I have this conversation a lot with clients and other agents – everyone thinks the “best time to sell” is in the spring, and some people actually think prices are higher in the spring. If our market was so inefficient that property values peaked for 3 months per year, we’d all be millionaires from trading in and out of it. So, what gives, then?

1. People

This is a selection bias that skews pricing data marginally higher during the spring.

“Selection bias occurs when you are selecting your sample or your data wrong.”

Simply put, the type of people looking to purchase in the spring are people who are looking to close in the summer, and those people typically buy and sell more expensive homes:

  1. People buying in the spring want to close in the summer
  2. People close in the summer to align with school years
  3. People who care about 1 & 2 are families
  4. Families require bigger homes
  5. Bigger homes are worth more money

Translating this into volume and average/median price metrics for the spring market, we can conclude that a higher concentration of higher-priced homebuyers is going to give us the illusion that prices are rising.

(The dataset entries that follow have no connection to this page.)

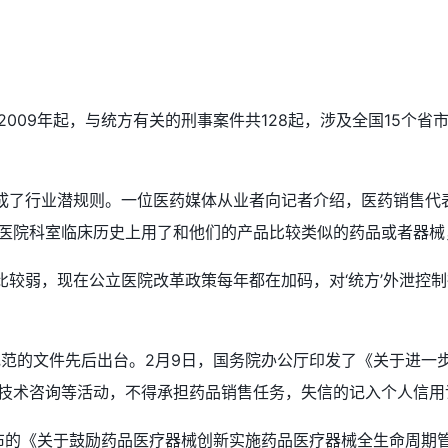
009年起，与统方有关的刑事案件共128起，涉及全国15个省市自
度成了行业潜规则。一位医药媒体从业者向记者介绍，医药销售
医院科室临床历史上用了和他们的产品比较类似的药品或者器械
管比较弱，现在公立医院改革政策每年都在加码，对‘统方’外泄控制
业规范的文件先后出台。2月9日，国务院办公厅印发了《关于进
技术咨询等活动，不得承担药品销售任务，失信的记入个人信用
发布的《关于鼓励药品医疗器械创新实施药品医疗器械全生命周期管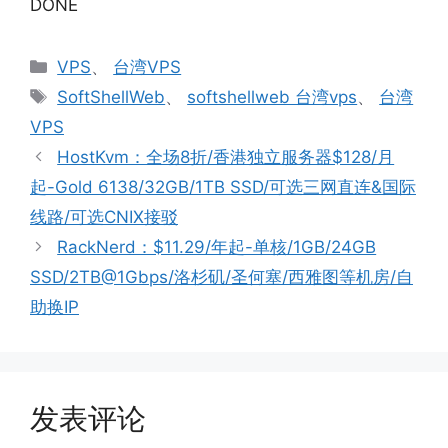
DONE
分
VPS
、
台湾VPS
类
标
SoftShellWeb
、
softshellweb 台湾vps
、
台湾
签
VPS
HostKvm：全场8折/香港独立服务器$128/月
起-Gold 6138/32GB/1TB SSD/可选三网直连&国际
线路/可选CNIX接驳
RackNerd：$11.29/年起-单核/1GB/24GB
SSD/2TB@1Gbps/洛杉矶/圣何塞/西雅图等机房/自
助换IP
发表评论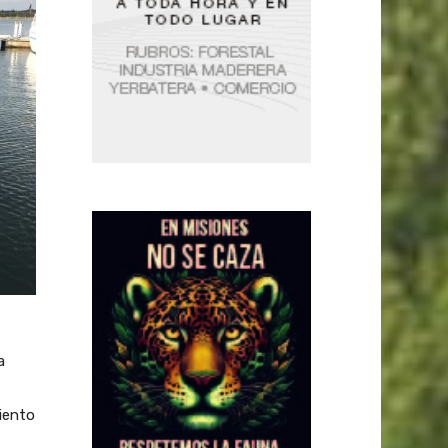
a
iento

Simple enough, right? So, when someone tells you prices are higher in the spring market, you can tell them they’re biased.

2. Product

Compounding the first point, the type of product available becomes a function of the “summer closing” phenomena ends up being family-homes, too. Typically, families with school-aged children are moving from one product in the middle-market to another product in the middle market, and therefore, they’re leaving behind more expensive product, too.

The easiest way to understand the impact of this is to visualize it graphically. For the purpose of this exercise, let’s make this extremely simple and cut the market into 3 parts: top; middle; and bottom.

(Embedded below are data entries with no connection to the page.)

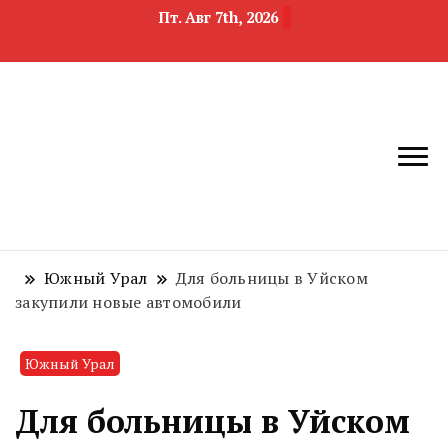
Пт. Авг 7th, 2026
новости
Челябинск и
девелопмента,
Челябинская
строительства и
область
недвижимости
Южный Урал
Для больницы в Уйском
закупили новые автомобили
Южный Урал
Для больницы в Уйском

No alt text provided for this image

3. Pricing

Observer bias happens when the researcher subconsciously projects his/her expectations onto the research.

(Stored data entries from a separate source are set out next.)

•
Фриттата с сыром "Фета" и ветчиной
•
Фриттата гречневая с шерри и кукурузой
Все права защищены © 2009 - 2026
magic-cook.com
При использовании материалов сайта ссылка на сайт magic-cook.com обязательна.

In this case, the observer is a prospective seller, and the prospective seller wants to be correct in their assumption that the spring market has higher prices. As a result, many, many people choose to list their property in the spring for this reason, and therefore list higher than they would’ve in a different market. This is why we often see a decline in sales-to-new-listings ratio (SNLR) in the peak of the spring market: people see price growth, they react to it, they flood the market with supply to capitalize on that growth.

Furthermore, we also see a sale-to-list-price ratio (SLPR) decline progressively from the peak of the spring market toward the summer, as any unsold inventory is absorbed at a discount. This can tell us that proper pricing and proper timing is of the utmost important in the information age.

spring market real estate prices - is there a best time to sell your home?

In the spring market, new supply is introduced as perceived price rices, but new demand isn’t (in some cases, it declines due to price growth). It is a simple supply and demand equilibrium we meet every spring, and an always reassuring sign of a healthy market – until yesterday.

Conclusion

I felt it was necessary to conclude this 3-pointer because I didn’t inject much critical thinking, it’s mostly information.

I often recommend that people list in the spring anyways, because it’s simpler, the flowers are blooming, the volume is higher, and the birds are chirping. That being said, I always advise people to be conscious and critical of the price growth that seems apparent heading into a spring market to set realistic expectations.